German banking authorities will require the country’s banks to set aside more provisions from July to cover risks stemming from a pumped up domestic property market and slowing economy, the country’s financial authorities said on Monday.
The Financial Stability Board – compromised of officials from the BaFin supervisor, the Finance Ministry, and the Bundesbank national central bank – said German banks combined need to set aside 5.3 billion euros ($5.9 billion) more in core capital.
Felix Hufeld, president of Germany’s BaFin banking watchdog, said banks will have a 12-month time frame to implement the countercyclical capital buffer, starting from July 1.
The step is meant as a precaution as regulators see “no concrete signs of acute risks for financial stability” in Germany, Deputy Finance Minister Joerg Kukies told a news conference in Berlin.

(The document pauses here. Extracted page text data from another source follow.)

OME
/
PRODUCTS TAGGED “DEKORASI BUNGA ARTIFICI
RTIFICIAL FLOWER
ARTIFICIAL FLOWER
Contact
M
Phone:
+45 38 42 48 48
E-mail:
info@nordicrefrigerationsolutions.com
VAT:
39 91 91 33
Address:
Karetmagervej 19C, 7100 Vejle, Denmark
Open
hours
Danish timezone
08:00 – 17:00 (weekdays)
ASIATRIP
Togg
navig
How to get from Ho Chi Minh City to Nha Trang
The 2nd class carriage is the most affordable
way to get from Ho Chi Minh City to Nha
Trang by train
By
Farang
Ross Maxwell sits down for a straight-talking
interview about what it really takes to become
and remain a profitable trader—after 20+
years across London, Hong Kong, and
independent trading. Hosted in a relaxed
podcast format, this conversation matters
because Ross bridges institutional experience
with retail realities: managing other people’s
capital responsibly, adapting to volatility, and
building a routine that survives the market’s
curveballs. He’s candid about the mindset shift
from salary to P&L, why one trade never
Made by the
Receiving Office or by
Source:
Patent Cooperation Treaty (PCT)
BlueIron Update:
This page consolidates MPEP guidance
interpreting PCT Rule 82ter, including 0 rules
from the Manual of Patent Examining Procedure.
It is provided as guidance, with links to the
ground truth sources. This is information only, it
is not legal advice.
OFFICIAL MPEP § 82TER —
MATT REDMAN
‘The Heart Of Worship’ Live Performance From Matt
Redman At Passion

The financial authorities are responding to recent growth in lending in Germany that has outstripped the pace of expansion in the economy as a whole.

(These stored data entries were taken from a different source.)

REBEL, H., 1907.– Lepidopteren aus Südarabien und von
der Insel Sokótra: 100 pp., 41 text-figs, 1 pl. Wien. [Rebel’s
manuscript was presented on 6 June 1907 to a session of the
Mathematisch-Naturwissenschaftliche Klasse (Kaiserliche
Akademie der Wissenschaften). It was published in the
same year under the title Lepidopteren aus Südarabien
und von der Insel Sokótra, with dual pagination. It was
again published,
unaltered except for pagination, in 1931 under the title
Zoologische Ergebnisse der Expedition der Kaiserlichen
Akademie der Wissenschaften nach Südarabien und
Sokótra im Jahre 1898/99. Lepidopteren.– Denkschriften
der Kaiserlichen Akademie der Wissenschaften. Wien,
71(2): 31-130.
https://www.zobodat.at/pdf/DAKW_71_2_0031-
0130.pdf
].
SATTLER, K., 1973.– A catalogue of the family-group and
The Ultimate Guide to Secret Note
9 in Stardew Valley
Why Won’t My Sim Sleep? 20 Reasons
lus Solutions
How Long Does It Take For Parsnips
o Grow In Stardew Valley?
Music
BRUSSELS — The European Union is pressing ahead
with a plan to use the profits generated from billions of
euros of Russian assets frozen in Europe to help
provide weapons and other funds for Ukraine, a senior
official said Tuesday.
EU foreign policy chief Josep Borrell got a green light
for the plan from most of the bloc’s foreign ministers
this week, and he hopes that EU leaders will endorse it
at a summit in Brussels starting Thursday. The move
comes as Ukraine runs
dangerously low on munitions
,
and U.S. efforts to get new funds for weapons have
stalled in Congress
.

The provisions are aimed at preventing banks from sharply reining in their lending during a downturn, and thereby aggravating it. The Finance Ministry said Germany’s banks should be able to meet the requirements “predominantly from existing surplus capital”.

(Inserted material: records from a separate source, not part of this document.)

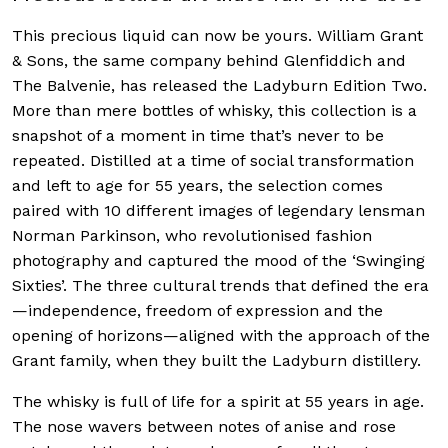
This precious liquid can now be yours. William Grant
& Sons, the same company behind Glenfiddich and
The Balvenie, has released
the Ladyburn Edition Two.
More than mere bottles of whisky, this collection is a
snapshot of a moment in time that’s never to be
repeated. Distilled at a time of social transformation
and left to age for 55 years, the selection comes
paired with
10 different images of legendary lensman
Norman Parkinson, who revolutionised fashion
photography and captured the mood of the ‘Swinging
Sixties’.
The t
hree cultural trends that defined the era
—independence, freedom of expression and the
opening of horizons—aligned with the approach of the
Grant family, when they built the Ladyburn distillery.
The whisky is full of life for a spirit at 55 years in age.
The nose wavers between notes of anise and rose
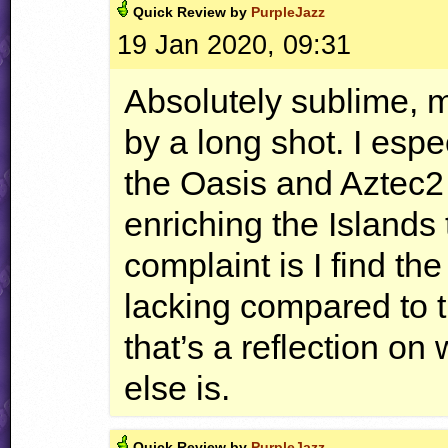
Quick
Review by
PurpleJazz
19 Jan 2020, 09:31
Absolutely sublime, m
by a long shot. I espec
the Oasis and Aztec2
enriching the Islands 
complaint is I find th
lacking compared to th
that’s a reflection on
else is.
Quick
Review by
PurpleJazz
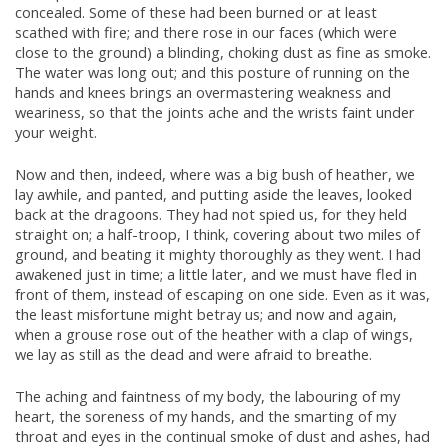
concealed. Some of these had been burned or at least
scathed with fire; and there rose in our faces (which were
close to the ground) a blinding, choking dust as fine as smoke.
The water was long out; and this posture of running on the
hands and knees brings an overmastering weakness and
weariness, so that the joints ache and the wrists faint under
your weight.
Now and then, indeed, where was a big bush of heather, we
lay awhile, and panted, and putting aside the leaves, looked
back at the dragoons. They had not spied us, for they held
straight on; a half-troop, I think, covering about two miles of
ground, and beating it mighty thoroughly as they went. I had
awakened just in time; a little later, and we must have fled in
front of them, instead of escaping on one side. Even as it was,
the least misfortune might betray us; and now and again,
when a grouse rose out of the heather with a clap of wings,
we lay as still as the dead and were afraid to breathe.
The aching and faintness of my body, the labouring of my
heart, the soreness of my hands, and the smarting of my
throat and eyes in the continual smoke of dust and ashes, had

Critics see the move as Germany responding too late as the economy narrowly escaped recession last year and is growing only slowly this year – its 10th consecutive year of expansion.
Banks, facing a low interest rate environment that makes it harder for them to make a profit, nonetheless criticized the initiative.
“Today’s decision by the Financial Stability Board to activate the countercyclical capital buffer within one year comes at an inopportune time and is met with incomprehension in the German banking industry,” the Deutsche Kreditwirtschaft (DK) industry group said in a statement.
Bundesbank Vice President Claudia Buch, however, pointed to several potential risks, including a hard ‘no deal’ Brexit, overheating of the real estate market and overvalued collateral.
The DK industry group noted that German banks had passed stress tests that simulated an unexpected economic slump together with rising loan defaults.
“Serious risks to financial stability are currently not to be found,” said the DK, which groups Germany’s banking associations.
“In addition, German banks have increased their capital resources following the financial crisis as a result of the stricter regulations and are significantly more stable than before,” the DK added.